Problem to solve:
Reproduce exactly the entries from the "ladores porque es imposible tapar el sol" line to the end. Skip all pictures.

Excerpted records:
....................

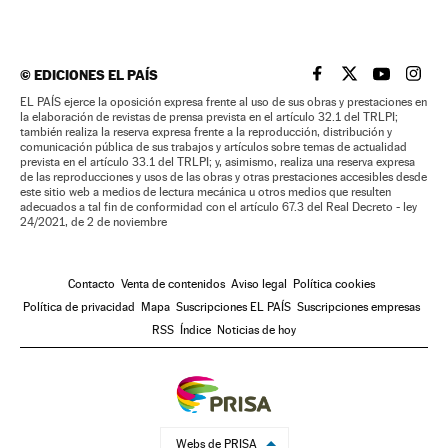
©
EDICIONES EL PAÍS
EL PAÍS BRASIL EN
EL PAÍS BRASI
EL PAÍS B
EL PA
EL PAÍS ejerce la oposición expresa frente al uso de sus obras y prestaciones en
la elaboración de revistas de prensa prevista en el artículo 32.1 del TRLPI;
también realiza la reserva expresa frente a la reproducción, distribución y
comunicación pública de sus trabajos y artículos sobre temas de actualidad
prevista en el artículo 33.1 del TRLPI; y, asimismo, realiza una reserva expresa
de las reproducciones y usos de las obras y otras prestaciones accesibles desde
este sitio web a medios de lectura mecánica u otros medios que resulten
adecuados a tal fin de conformidad con el artículo 67.3 del Real Decreto - ley
24/2021, de 2 de noviembre
Contacto
Venta de contenidos
Aviso legal
Política cookies
Política de privacidad
Mapa
Suscripciones EL PAÍS
Suscripciones empresas
RSS
Índice
Noticias de hoy
Webs de PRISA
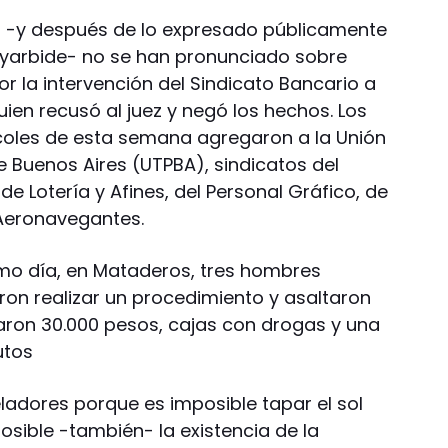
o -y después de lo expresado públicamente
 Oyarbide- no se han pronunciado sobre
r la intervención del Sindicato Bancario a
ien recusó al juez y negó los hechos. Los
ércoles de esta semana agregaron a la Unión
 Buenos Aires (UTPBA), sindicatos del
de Lotería y Afines, del Personal Gráfico, de
 Aeronavegantes.
mo día, en Mataderos, tres hombres
eron realizar un procedimiento y asaltaron
aron 30.000 pesos, cajas con drogas y una
utos
ladores porque es imposible tapar el sol
sible -también- la existencia de la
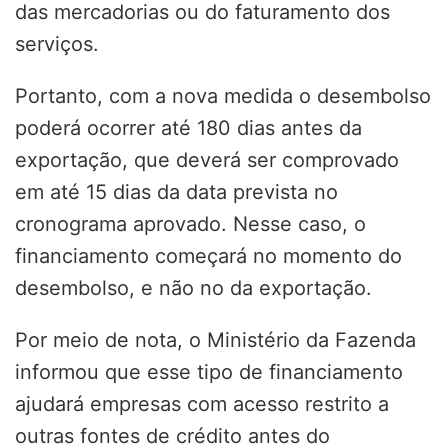
das mercadorias ou do faturamento dos
serviços.
Portanto, com a nova medida o desembolso
poderá ocorrer até 180 dias antes da
exportação, que deverá ser comprovado
em até 15 dias da data prevista no
cronograma aprovado. Nesse caso, o
financiamento começará no momento do
desembolso, e não no da exportação.
Por meio de nota, o Ministério da Fazenda
informou que esse tipo de financiamento
ajudará empresas com acesso restrito a
outras fontes de crédito antes do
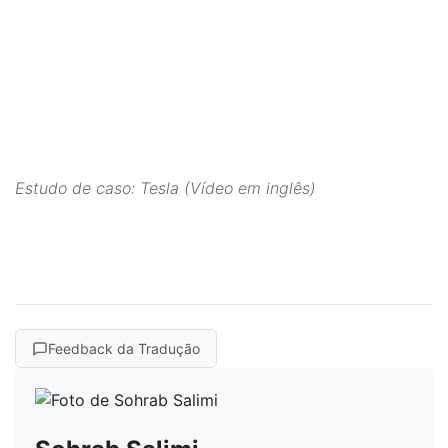
Powered by
Usercentrics Consent
Management Platform
Estudo de caso: Tesla (Vídeo em inglês)
Feedback da Tradução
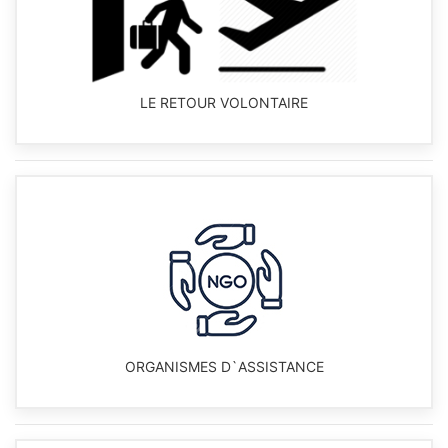
LE RETOUR VOLONTAIRE
ORGANISMES D`ASSISTANCE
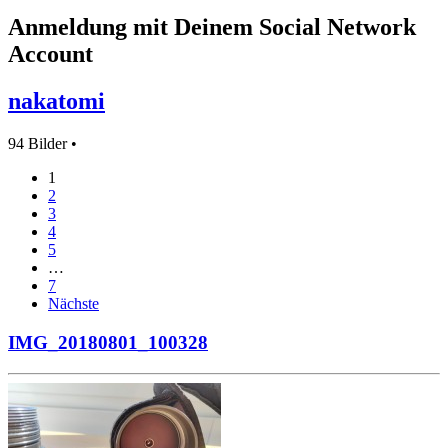
Anmeldung mit Deinem Social Network
Account
nakatomi
94 Bilder •
1
2
3
4
5
…
7
Nächste
IMG_20180801_100328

....................

Task output:
ladores porque es imposible tapar el sol
sible -también- la existencia de la
das mercadorias ou do faturamento dos
serviços.
Portanto, com a nova medida o desembolso
poderá ocorrer até 180 dias antes da
exportação, que deverá ser comprovado
em até 15 dias da data prevista no
cronograma aprovado. Nesse caso, o
financiamento começará no momento do
desembolso, e não no da exportação.
Por meio de nota, o Ministério da Fazenda
informou que esse tipo de financiamento
ajudará empresas com acesso restrito a
outras fontes de crédito antes do
Powered by
Usercentrics Consent
Management Platform
Estudo de caso: Tesla (Vídeo em inglês)
Feedback da Tradução
LE RETOUR VOLONTAIRE
ORGANISMES D`ASSISTANCE
Anmeldung mit Deinem Social Network
Account
nakatomi
94 Bilder •
1
2
3
4
5
…
7
Nächste
IMG_20180801_100328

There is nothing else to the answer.